**Aim:** To construct the Decision tree using the training data sets under supervised learning concept.

**Program:** Write a program to demonstrate the working of the decision tree based ID3 algorithm. Use an appropriate data set for building the decision tree and apply this knowledge to classify a new sample.

In [3]:
import csv
from math import log2

def get_data(file):
    with open(file) as csv_file:
        csv_reader = csv.reader(csv_file)
        data = list(csv_reader)
        for line in data:
            print(line)
    return data[1:], data[0]

def entropy(data):
    outcomes = [row[-1] for row in data]
    probs = [outcomes.count(value) / len(outcomes) for value in set(outcomes)]
    return -sum(p * log2(p) for p in probs)

def split_data(data, attr):
    values = set(row[attr] for row in data)
    return [[row for row in data if row[attr] == value] for value in values]

def best_attribute(data):
    base_entropy = entropy(data)
    gain = [(base_entropy - sum((len(subset) / len(data)) * entropy(subset) for subset in split_data(data, attr)), attr) 
            for attr in range(len(data[0]) - 1)]
    return max(gain)[1]

def decision_tree(data, labels):
    outcomes = [row[-1] for row in data]
    if outcomes.count(outcomes[0]) == len(outcomes):
        return outcomes[0]
    
    attr = best_attribute(data)
    tree = {labels[attr]: {}}

    for value in set(row[attr] for row in data):
        sub_labels = labels[:attr] + labels[attr+1:]
        sub_data = [row[:attr] + row[attr+1:] for row in data if row[attr] == value]

        tree[labels[attr]][value] = decision_tree(sub_data, sub_labels)
        
    return tree

data, labels = get_data("id3.csv")
tree = decision_tree(data, labels)
print("\nDecision Tree:", tree)

['Outlook', 'Temperature', 'Humidity', 'Wind', 'PlayTennis']
['sunny', 'hot', 'high', 'weak', 'no']
['sunny', 'hot', 'high', 'strong', 'no']
['overcast', 'hot', 'high', 'weak', 'yes']
['rain', 'mild', 'high', 'weak', 'yes']
['rain', 'cool', 'normal', 'weak', 'yes']
['rain', 'cool', 'normal', 'strong', 'no']
['overcast', 'cool', 'normal', 'strong', 'yes']
['sunny', 'mild', 'high', 'weak', 'no']
['sunny', 'cool', 'normal', 'weak', 'yes']
['rain', 'mild', 'normal', 'weak', 'yes']
['sunny', 'mild', 'normal', 'strong', 'yes']
['overcast', 'mild', 'high', 'strong', 'yes']
['overcast', 'hot', 'normal', 'weak', 'yes']
['rain', 'mild', 'high', 'strong', 'no']

Decision Tree: {'Outlook': {'rain': {'Wind': {'weak': 'yes', 'strong': 'no'}}, 'overcast': 'yes', 'sunny': {'Humidity': {'normal': 'yes', 'high': 'no'}}}}


### 1. What is the ID3 algorithm?

The ID3 algorithm is a decision tree learning algorithm that uses entropy and information gain to select the best attribute for splitting the data at each node.

### 2. How is entropy calculated in this code?

Entropy is calculated by summing up `-p * log2(p)` for each probability `p` of the unique outcomes in the dataset, representing the uncertainty in the data.

### 3. What does information gain represent in decision tree algorithms?

Information gain measures the reduction in entropy or uncertainty when a dataset is split on an attribute.
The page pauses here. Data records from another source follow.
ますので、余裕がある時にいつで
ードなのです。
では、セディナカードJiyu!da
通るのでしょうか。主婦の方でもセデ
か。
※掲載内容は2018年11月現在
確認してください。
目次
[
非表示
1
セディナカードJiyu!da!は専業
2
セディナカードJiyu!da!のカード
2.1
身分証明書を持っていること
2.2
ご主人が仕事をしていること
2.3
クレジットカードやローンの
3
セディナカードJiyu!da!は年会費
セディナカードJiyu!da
It helps in choosing the attribute that best separates the data.

### 4. Why does the `decision_tree` function check if all outcomes are the same before splitting?

If all outcomes are the same, it means that the data is pure, and there's no need for further splitting, allowing the function to return a leaf node with that outcome.
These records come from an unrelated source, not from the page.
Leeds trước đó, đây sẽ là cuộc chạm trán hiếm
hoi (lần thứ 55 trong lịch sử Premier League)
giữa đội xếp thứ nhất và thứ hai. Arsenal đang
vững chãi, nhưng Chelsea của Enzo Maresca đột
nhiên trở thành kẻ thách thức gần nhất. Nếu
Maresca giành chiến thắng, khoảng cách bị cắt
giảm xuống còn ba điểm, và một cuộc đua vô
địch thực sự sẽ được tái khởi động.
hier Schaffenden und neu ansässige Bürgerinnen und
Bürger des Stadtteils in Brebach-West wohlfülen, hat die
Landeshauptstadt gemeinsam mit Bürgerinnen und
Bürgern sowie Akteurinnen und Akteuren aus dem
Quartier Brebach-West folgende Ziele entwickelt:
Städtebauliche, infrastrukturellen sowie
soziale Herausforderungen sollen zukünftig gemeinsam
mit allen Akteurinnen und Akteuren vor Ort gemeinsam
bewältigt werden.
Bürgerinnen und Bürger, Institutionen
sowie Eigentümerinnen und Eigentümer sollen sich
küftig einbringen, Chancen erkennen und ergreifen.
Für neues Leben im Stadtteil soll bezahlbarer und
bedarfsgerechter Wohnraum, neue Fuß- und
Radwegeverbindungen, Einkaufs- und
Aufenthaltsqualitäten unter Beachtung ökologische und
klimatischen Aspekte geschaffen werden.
### 5. What happens when the dataset is split on an attribute?

When the dataset is split on an attribute, it is divided into subsets, each containing rows where the attribute has the same value. The decision tree then branches accordingly.

### 6. Why do we remove an attribute from the label list after splitting the data on it?
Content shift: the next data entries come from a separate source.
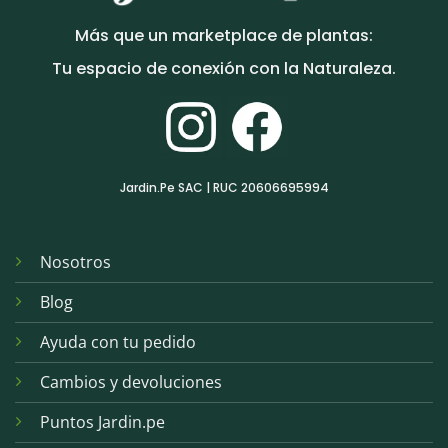
Más que un marketplace de plantas:
Tu espacio de conexión con la Naturaleza.
Jardin.Pe SAC | RUC 20606695994
Nosotros
Blog
Ayuda con tu pedido
Cambios y devoluciones
Puntos Jardin.pe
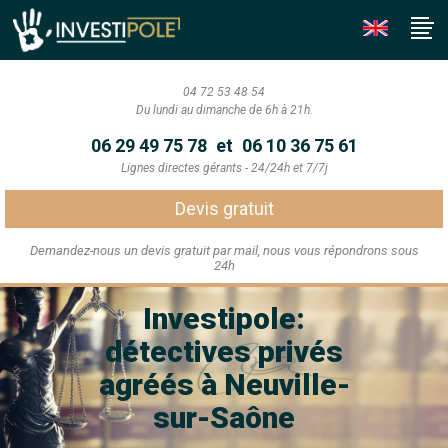
04 72 53 48 54
Du lundi au dimanche de 6h à 21h.
06 29 49 75 78
et
06 10 36 75 61
Lignes directes gérants - 24/24h et 7/7j
Devis gratuit
Demandez-nous un devis gratuit par mail, nous vous répondrons sous
24h
Investipole:
détectives privés
agréés à Neuville-
sur-Saône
We remove the attribute to avoid re-splitting the data on the same attribute, ensuring that the decision tree progresses and does not revisit the same decision point.

### 7. What are the limitations of the ID3 algorithm?

The ID3 algorithm tends to favor attributes with more levels (values), which may lead to overfitting. It also assumes that the data is categorical and does not handle continuous attributes without modification.